**TASK BRIEF:** Report each line of the records below that holds the word "experience".

**PROVIDED RECORDS:**
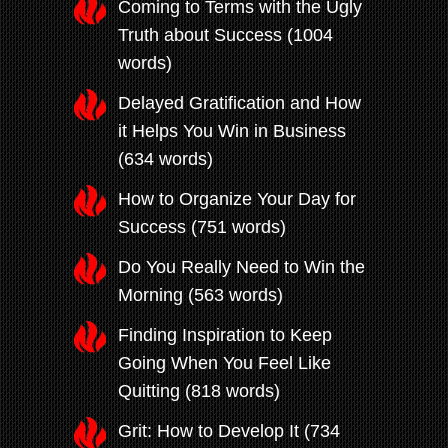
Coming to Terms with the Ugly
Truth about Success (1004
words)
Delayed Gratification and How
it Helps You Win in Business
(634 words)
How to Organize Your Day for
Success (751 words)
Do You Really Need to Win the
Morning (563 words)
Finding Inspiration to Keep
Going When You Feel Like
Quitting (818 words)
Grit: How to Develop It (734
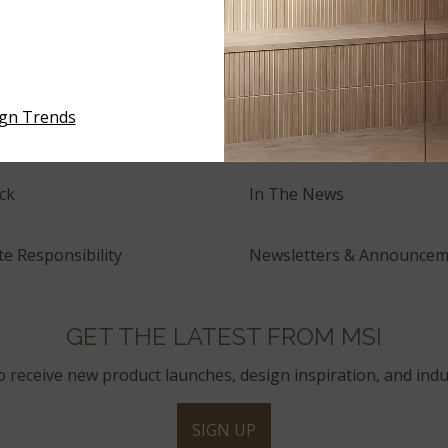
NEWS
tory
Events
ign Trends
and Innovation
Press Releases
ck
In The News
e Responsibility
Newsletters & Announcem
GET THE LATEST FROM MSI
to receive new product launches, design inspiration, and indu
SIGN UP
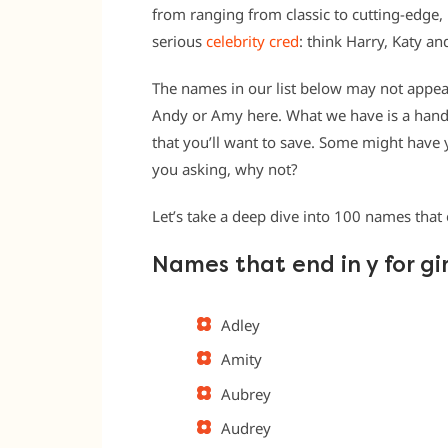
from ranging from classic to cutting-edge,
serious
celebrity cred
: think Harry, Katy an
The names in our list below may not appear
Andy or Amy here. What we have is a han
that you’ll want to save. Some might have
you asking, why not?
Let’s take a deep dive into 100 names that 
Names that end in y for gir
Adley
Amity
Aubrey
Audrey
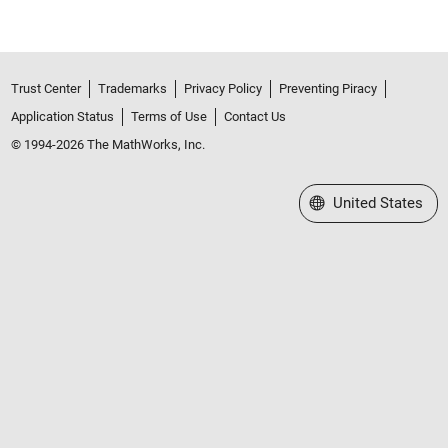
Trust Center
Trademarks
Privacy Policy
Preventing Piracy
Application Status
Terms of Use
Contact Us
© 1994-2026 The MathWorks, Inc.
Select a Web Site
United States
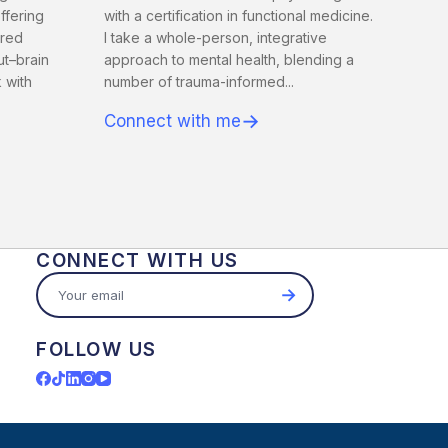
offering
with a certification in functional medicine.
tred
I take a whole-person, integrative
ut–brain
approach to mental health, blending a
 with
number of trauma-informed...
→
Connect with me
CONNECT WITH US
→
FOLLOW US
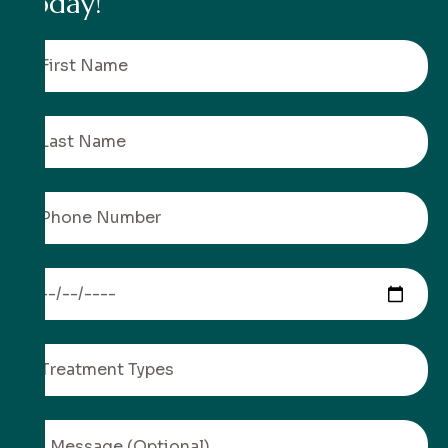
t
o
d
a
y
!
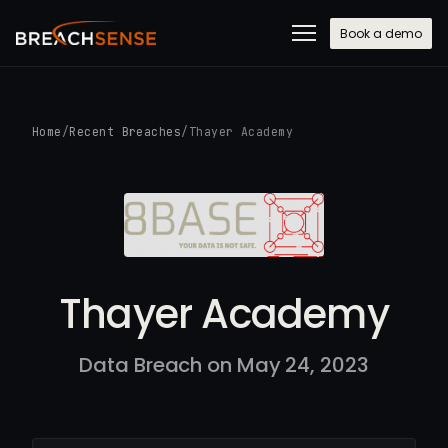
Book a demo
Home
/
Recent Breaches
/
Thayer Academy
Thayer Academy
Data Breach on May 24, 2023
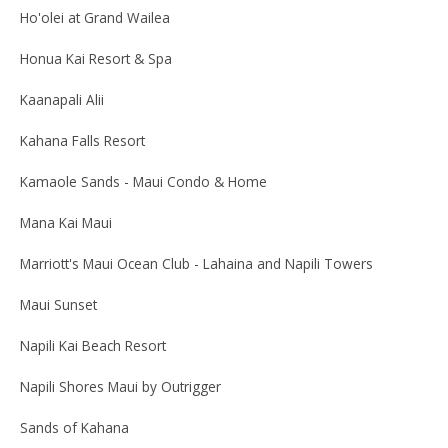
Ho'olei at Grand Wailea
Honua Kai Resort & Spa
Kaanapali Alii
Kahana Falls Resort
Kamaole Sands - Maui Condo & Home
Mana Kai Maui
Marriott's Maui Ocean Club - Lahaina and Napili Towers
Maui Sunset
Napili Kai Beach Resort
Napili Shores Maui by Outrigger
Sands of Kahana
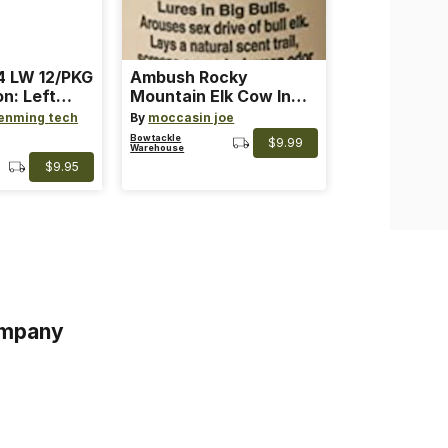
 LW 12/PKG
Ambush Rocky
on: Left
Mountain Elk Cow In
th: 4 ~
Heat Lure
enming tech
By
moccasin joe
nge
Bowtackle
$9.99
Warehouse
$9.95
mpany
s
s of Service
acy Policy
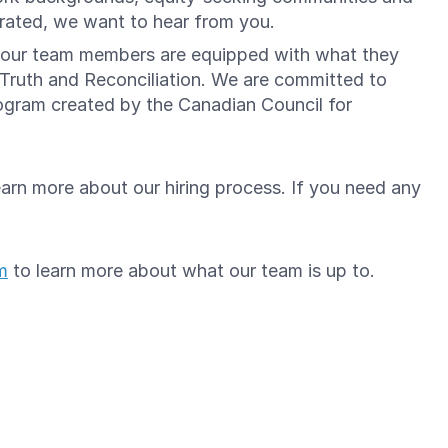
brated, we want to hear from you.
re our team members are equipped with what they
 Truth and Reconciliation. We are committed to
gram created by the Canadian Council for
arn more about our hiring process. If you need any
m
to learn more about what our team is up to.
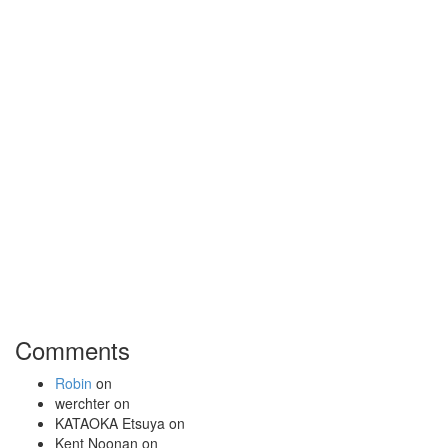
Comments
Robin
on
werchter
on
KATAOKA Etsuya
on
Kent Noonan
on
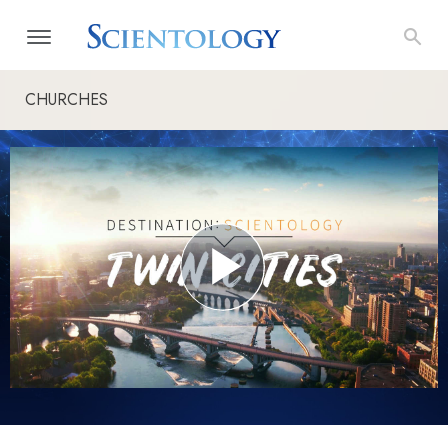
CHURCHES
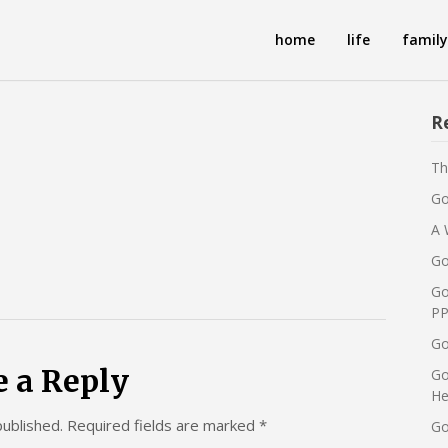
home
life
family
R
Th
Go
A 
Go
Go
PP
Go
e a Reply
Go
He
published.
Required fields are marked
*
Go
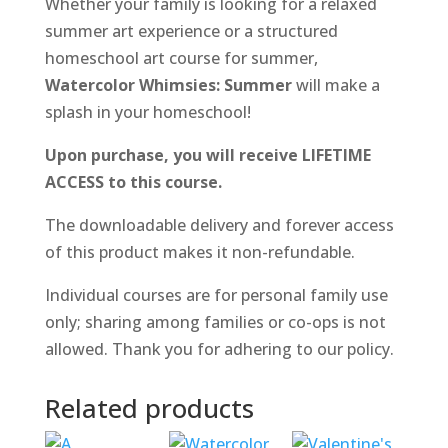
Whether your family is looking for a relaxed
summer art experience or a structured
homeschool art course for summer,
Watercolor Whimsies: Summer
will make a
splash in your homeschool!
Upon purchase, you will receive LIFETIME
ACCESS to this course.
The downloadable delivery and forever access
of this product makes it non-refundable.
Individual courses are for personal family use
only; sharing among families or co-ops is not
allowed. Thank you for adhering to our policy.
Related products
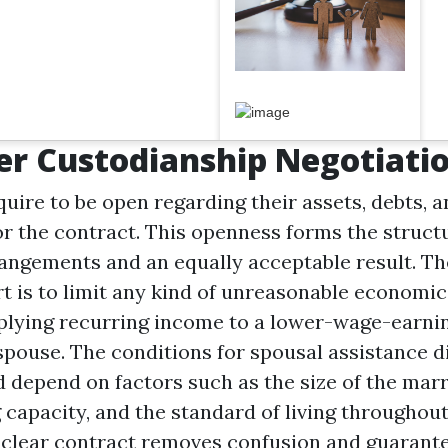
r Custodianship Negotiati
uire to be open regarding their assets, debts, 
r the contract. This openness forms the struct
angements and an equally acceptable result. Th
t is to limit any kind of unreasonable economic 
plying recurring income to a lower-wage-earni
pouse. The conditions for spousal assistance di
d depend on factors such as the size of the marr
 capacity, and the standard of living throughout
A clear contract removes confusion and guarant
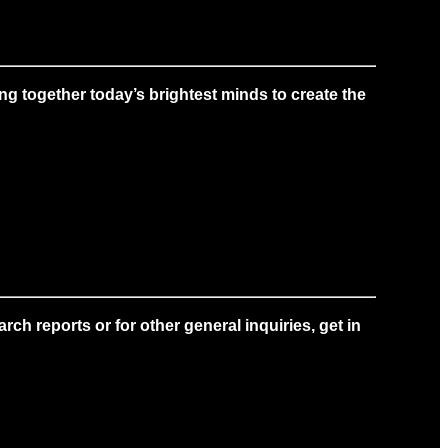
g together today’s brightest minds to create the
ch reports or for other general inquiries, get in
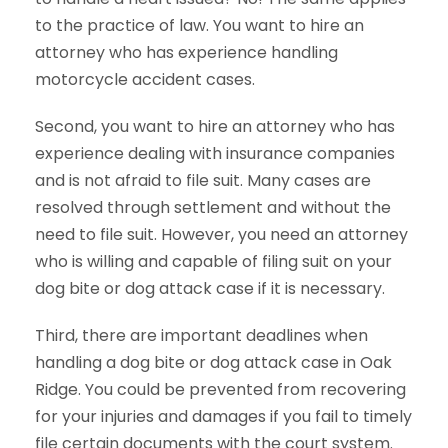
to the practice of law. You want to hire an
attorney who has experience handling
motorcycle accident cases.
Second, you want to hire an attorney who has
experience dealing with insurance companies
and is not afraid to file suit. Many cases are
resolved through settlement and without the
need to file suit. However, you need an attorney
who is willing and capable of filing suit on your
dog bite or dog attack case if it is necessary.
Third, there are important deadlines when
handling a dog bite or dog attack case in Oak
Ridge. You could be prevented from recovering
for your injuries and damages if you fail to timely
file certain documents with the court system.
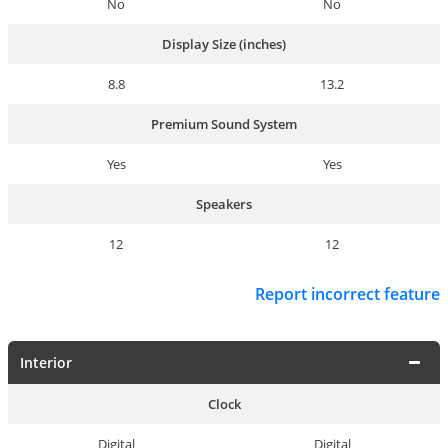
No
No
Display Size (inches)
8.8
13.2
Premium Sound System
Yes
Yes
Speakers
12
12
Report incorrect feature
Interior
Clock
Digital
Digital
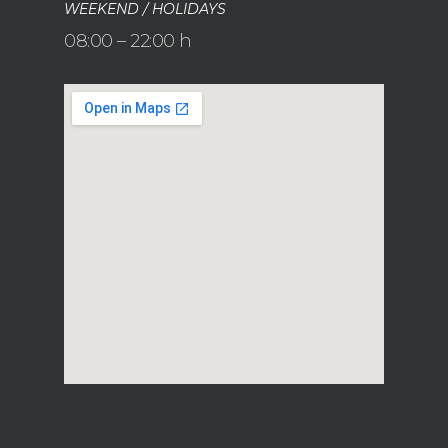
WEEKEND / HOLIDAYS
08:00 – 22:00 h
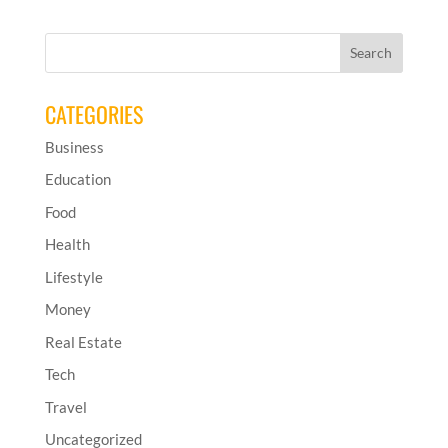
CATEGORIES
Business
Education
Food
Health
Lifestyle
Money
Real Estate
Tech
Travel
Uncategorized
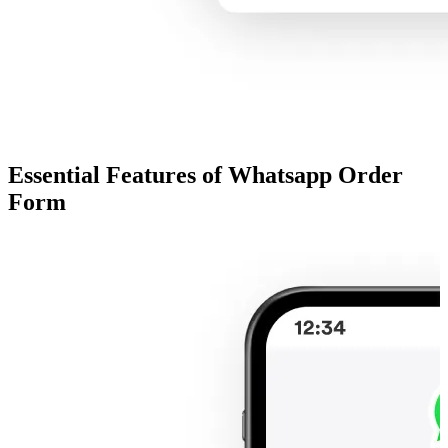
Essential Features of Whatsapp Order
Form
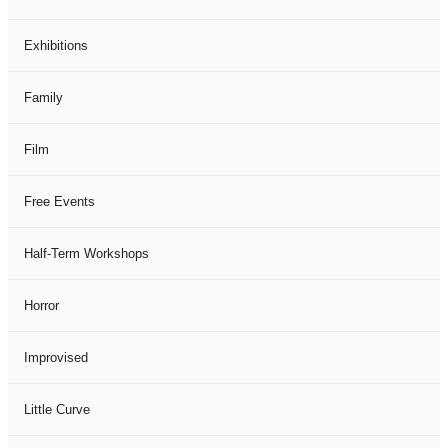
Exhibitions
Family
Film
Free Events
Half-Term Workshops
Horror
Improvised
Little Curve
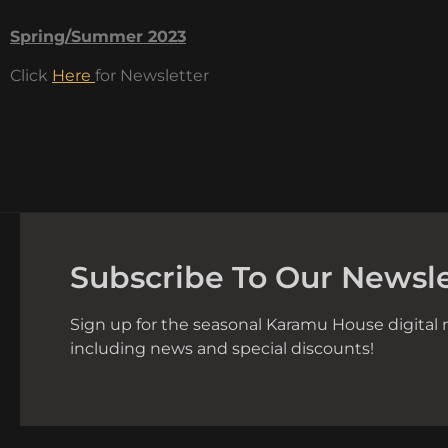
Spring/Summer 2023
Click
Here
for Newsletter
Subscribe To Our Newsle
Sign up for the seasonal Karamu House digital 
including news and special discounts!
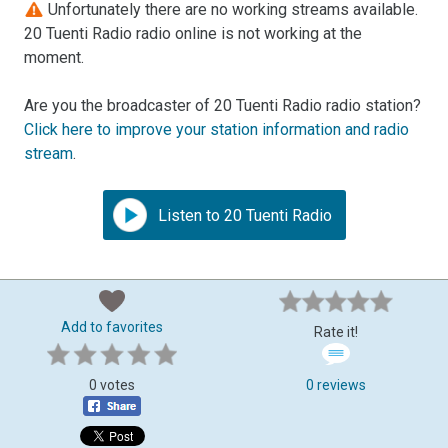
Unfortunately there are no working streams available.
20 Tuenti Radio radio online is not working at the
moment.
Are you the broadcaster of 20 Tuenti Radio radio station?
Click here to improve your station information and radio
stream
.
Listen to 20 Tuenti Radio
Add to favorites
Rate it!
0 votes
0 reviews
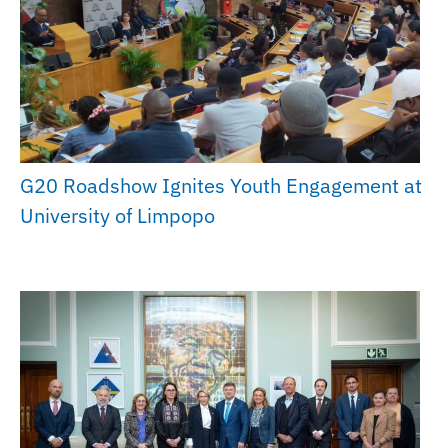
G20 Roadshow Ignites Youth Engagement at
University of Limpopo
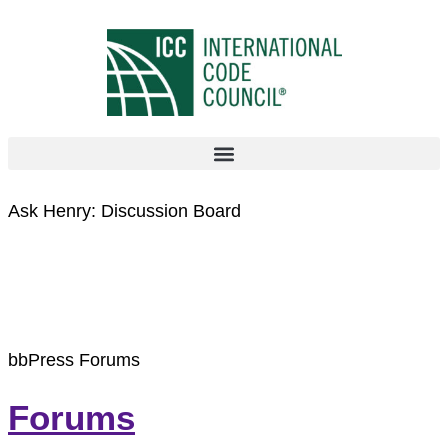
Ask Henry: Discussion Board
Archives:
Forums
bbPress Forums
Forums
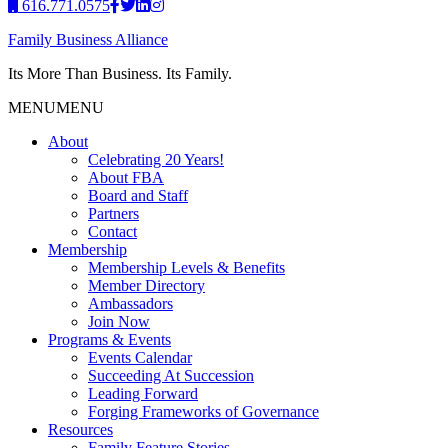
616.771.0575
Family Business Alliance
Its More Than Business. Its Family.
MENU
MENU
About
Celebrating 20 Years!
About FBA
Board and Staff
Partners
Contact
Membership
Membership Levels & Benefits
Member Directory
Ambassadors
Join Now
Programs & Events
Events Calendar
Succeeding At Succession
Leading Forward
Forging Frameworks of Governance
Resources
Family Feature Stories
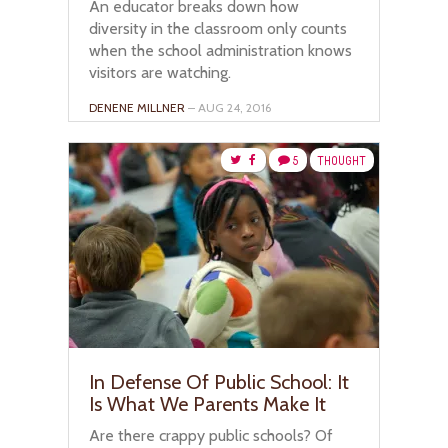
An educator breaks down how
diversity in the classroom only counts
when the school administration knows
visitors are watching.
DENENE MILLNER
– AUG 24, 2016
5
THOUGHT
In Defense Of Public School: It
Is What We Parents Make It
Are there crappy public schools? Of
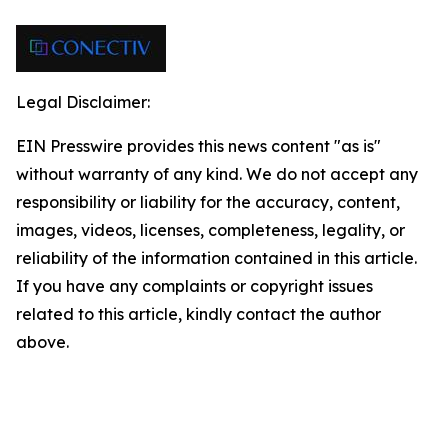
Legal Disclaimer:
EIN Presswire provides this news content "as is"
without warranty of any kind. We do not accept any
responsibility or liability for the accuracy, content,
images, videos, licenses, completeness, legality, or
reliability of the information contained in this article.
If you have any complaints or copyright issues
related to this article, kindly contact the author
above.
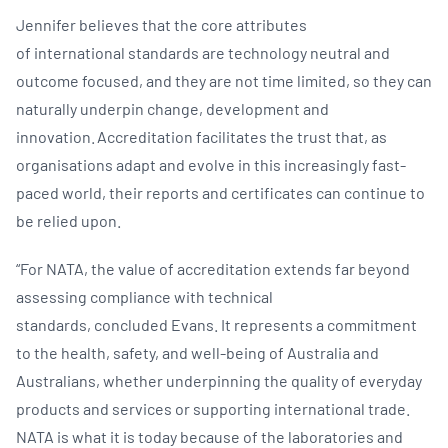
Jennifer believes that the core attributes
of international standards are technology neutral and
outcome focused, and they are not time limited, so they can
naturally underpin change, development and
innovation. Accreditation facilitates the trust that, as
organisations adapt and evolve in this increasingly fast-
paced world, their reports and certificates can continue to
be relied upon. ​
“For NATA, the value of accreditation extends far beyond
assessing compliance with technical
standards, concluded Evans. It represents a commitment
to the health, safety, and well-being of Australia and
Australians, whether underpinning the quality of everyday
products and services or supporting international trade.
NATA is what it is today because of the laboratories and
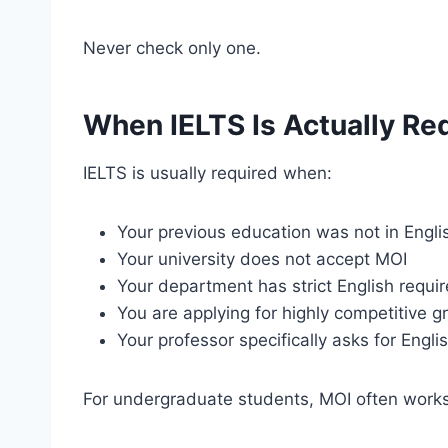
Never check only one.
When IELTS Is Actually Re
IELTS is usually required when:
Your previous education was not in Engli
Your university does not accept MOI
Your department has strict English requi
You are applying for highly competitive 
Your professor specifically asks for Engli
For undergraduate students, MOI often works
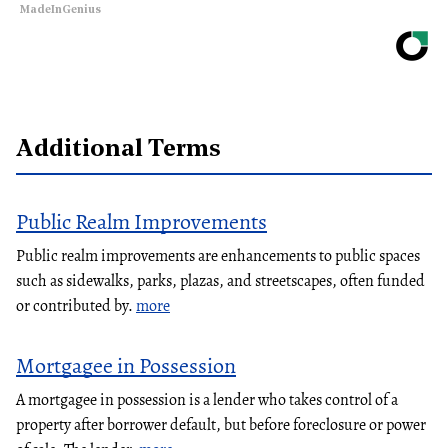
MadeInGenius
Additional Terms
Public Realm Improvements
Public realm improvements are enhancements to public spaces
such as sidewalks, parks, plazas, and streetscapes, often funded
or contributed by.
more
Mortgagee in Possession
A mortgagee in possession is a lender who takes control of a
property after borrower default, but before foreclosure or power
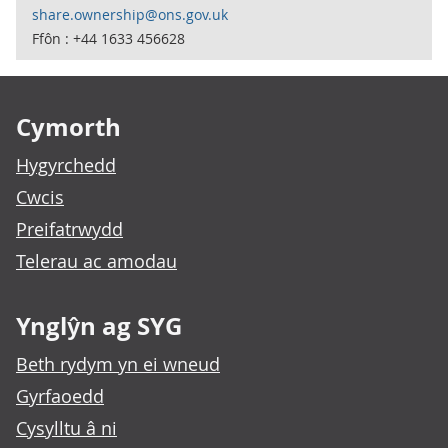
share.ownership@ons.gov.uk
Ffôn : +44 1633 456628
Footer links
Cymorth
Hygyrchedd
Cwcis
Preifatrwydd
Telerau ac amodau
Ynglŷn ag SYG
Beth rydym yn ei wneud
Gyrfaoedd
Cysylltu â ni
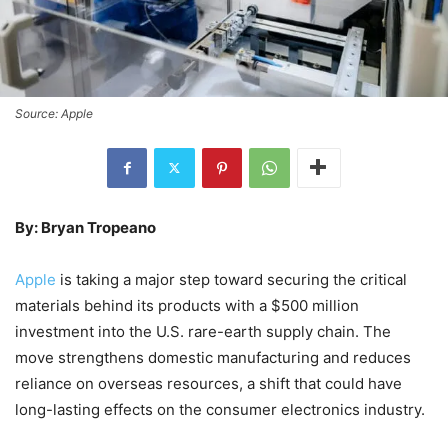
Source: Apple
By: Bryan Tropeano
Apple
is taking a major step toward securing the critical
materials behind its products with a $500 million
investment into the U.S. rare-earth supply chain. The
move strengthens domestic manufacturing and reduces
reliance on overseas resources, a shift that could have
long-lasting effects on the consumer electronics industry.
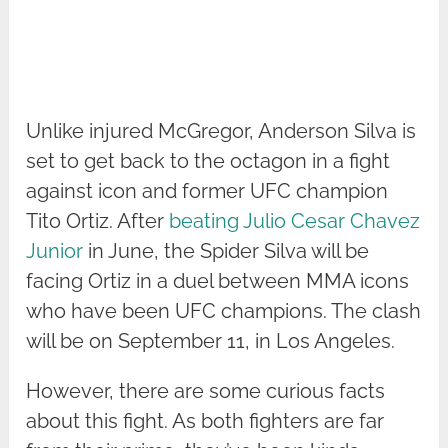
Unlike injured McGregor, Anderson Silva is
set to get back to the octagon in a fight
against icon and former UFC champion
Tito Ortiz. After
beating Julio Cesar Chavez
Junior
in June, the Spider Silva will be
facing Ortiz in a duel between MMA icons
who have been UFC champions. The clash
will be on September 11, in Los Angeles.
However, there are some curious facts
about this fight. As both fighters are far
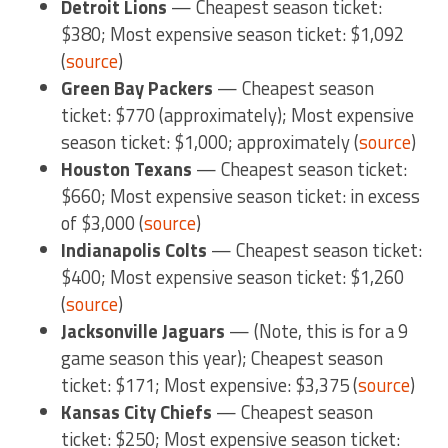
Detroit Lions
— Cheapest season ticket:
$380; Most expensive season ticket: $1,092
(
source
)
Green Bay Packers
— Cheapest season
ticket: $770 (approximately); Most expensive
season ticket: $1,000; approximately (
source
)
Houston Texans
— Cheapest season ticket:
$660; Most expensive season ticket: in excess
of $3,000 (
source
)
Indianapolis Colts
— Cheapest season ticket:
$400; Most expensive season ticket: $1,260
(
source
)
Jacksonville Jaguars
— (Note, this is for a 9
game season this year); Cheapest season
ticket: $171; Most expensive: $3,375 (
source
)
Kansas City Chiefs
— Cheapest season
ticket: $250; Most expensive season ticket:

**WRITTEN REPLY:**
summer art experience or a structured
attorney who has experience handling
experience dealing with insurance companies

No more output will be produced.